Ready, set, exercise!

Giving your lungs a good workout helps make any body strong. For someone with CF, a cardiovascular routine can also act as natural chest physiotherapy, helping to loosen mucus and promote coughing.

Exercise is child's play for the littlest CF patients. A half hour in the back yard may include running, jumping and a serious game of hopscotch -- just the kind of activity important to the health of your child's lungs.

Adult patients can find cardiovascular and lung health in playtime, too. A heated tennis match, a scenic bicycle ride or an in-line skate through the park put the fun back into daily exercise and contribute to healthier lungs.

The great communicator

Since cystic fibrosis is often a mystery to those not living with the condition, (how many times have you been asked, "Is that anything like MS?"), good health sometimes depends on your ability to communicate your child or your partner's needs to friends, family and teachers.

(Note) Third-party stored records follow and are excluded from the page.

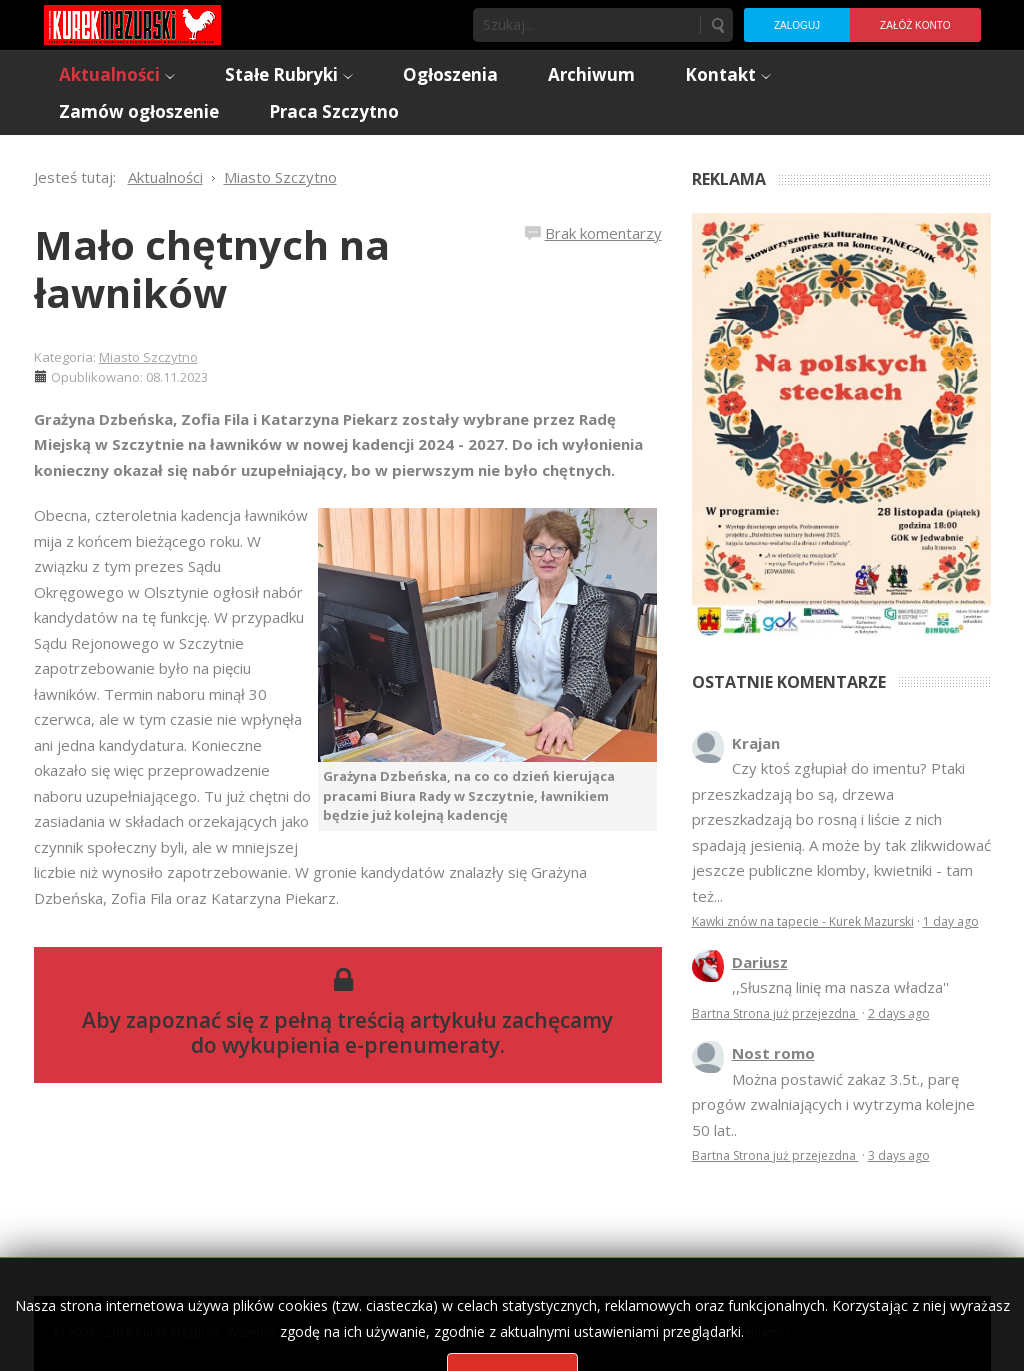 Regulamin (759, 1332)
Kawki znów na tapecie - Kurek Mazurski (803, 921)
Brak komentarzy (603, 233)
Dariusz (760, 962)
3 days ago (899, 1155)
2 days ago (899, 1013)
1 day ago (951, 921)
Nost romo (773, 1053)
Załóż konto (915, 25)
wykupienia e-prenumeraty (361, 1045)
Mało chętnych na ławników (212, 268)
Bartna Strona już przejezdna (775, 1013)
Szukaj (717, 25)
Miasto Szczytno (148, 357)
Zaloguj (797, 25) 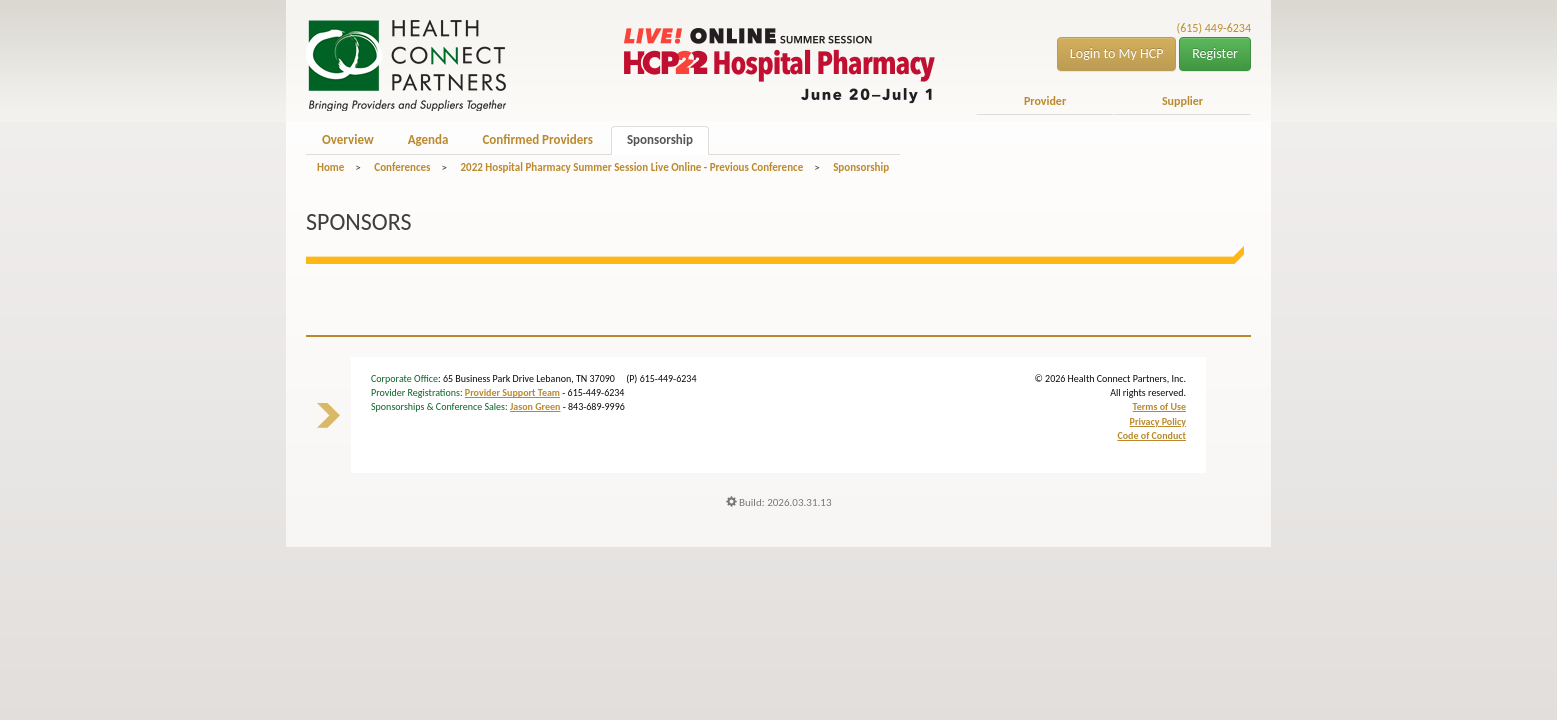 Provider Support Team (512, 392)
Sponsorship (660, 139)
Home (330, 167)
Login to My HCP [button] (1117, 53)
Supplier (1182, 101)
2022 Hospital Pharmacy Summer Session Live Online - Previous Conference (631, 167)
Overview (348, 139)
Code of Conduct (1151, 435)
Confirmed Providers (537, 139)
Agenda (428, 139)
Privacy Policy (1158, 421)
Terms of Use (1159, 406)
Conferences (402, 167)
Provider (1045, 101)
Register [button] (1215, 53)
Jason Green (535, 406) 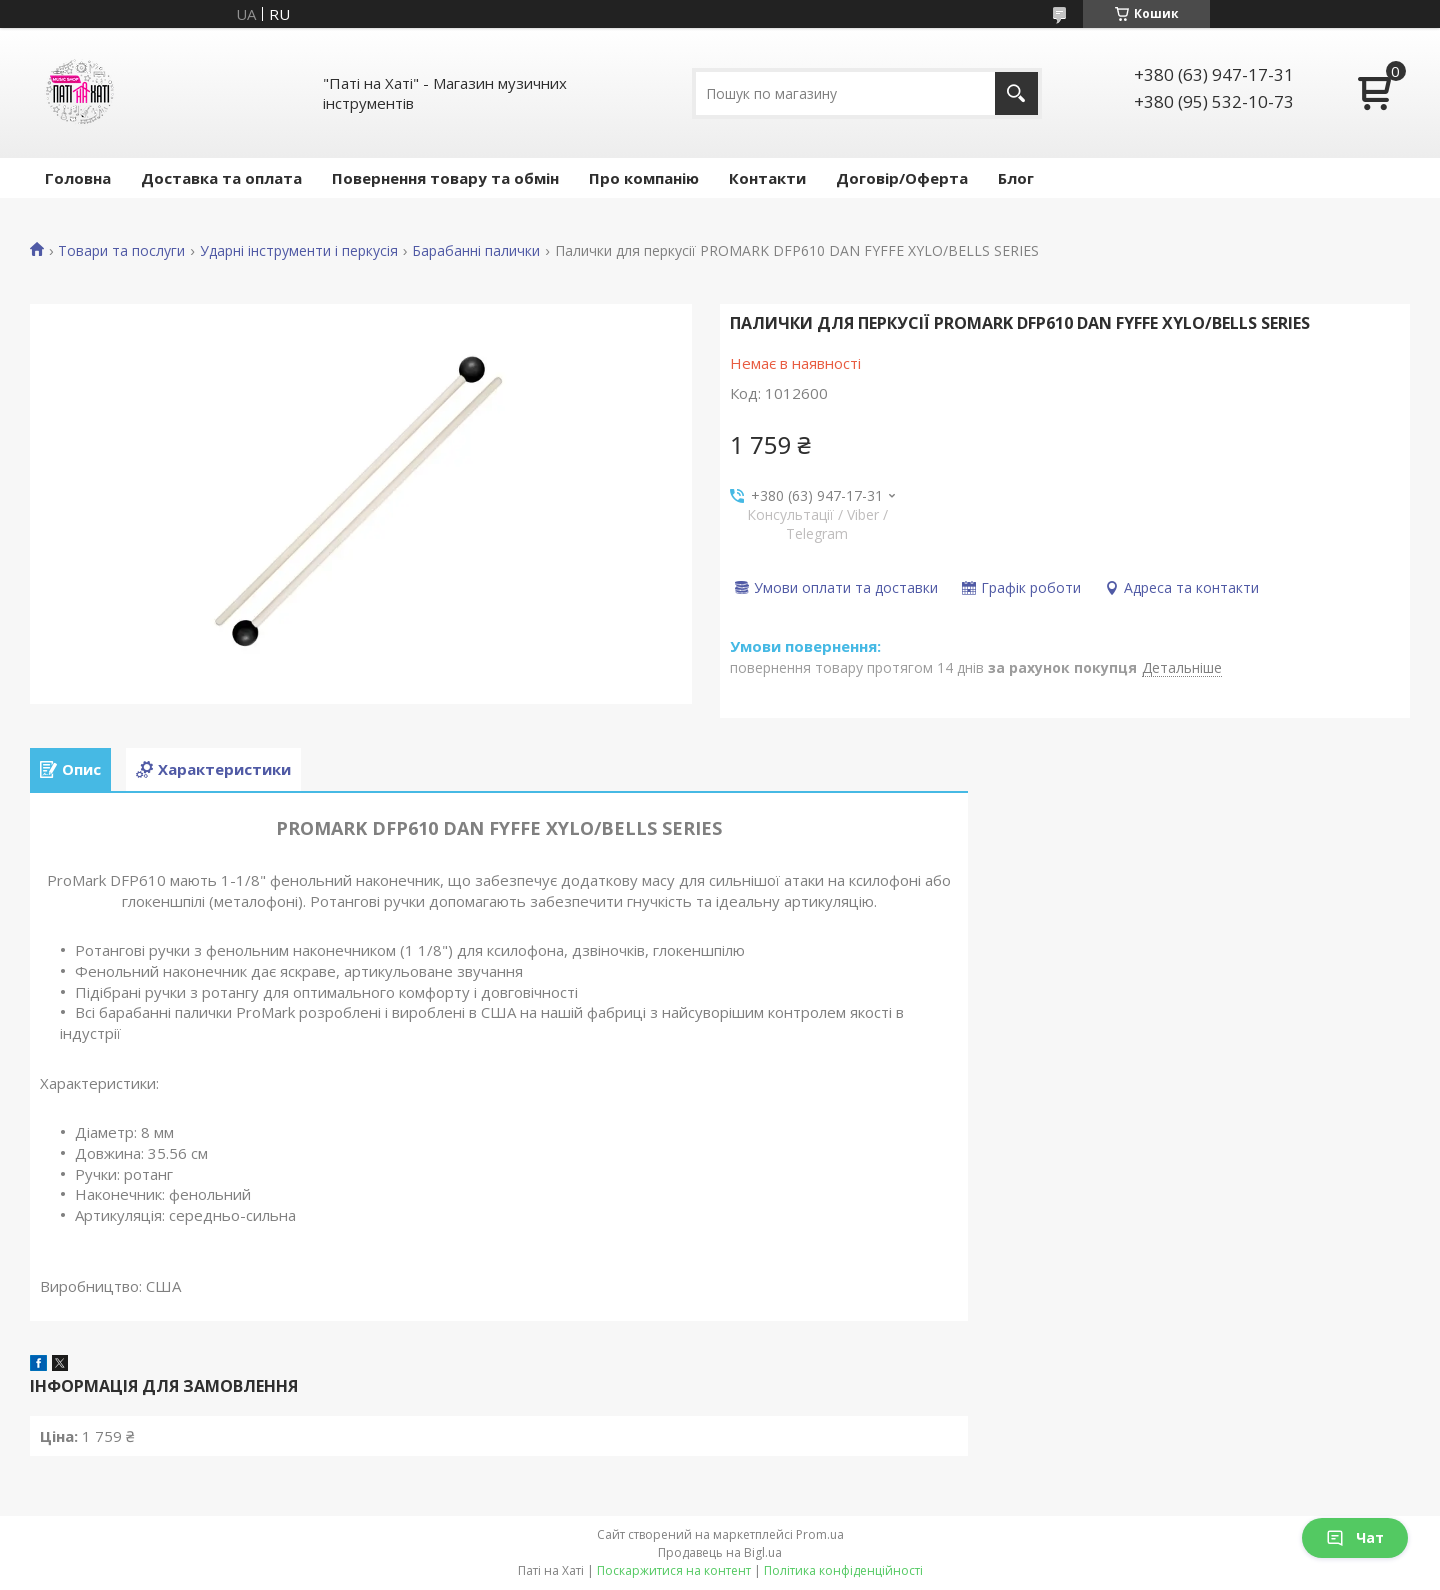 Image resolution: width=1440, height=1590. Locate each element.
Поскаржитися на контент (674, 1570)
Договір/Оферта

For instance, letting your child's teacher know that colds and coughs in the classroom can send your son or daughter to the hospital is important. The teacher might then send out a letter to fellow parents asking them to be more diligent about keeping sick children at home. Keeping quiet about your child or your partner's cystic fibrosis can be dangerous to their health. Inform and educate those people orbiting your family planet.

The best health happens when you and the person with CF are proactive about visiting the doctor, eating well, exercising and staying on top of treatments. Let love be your motivator, friends and family be your extra hands, and the medical team at clinic be your partners in good health.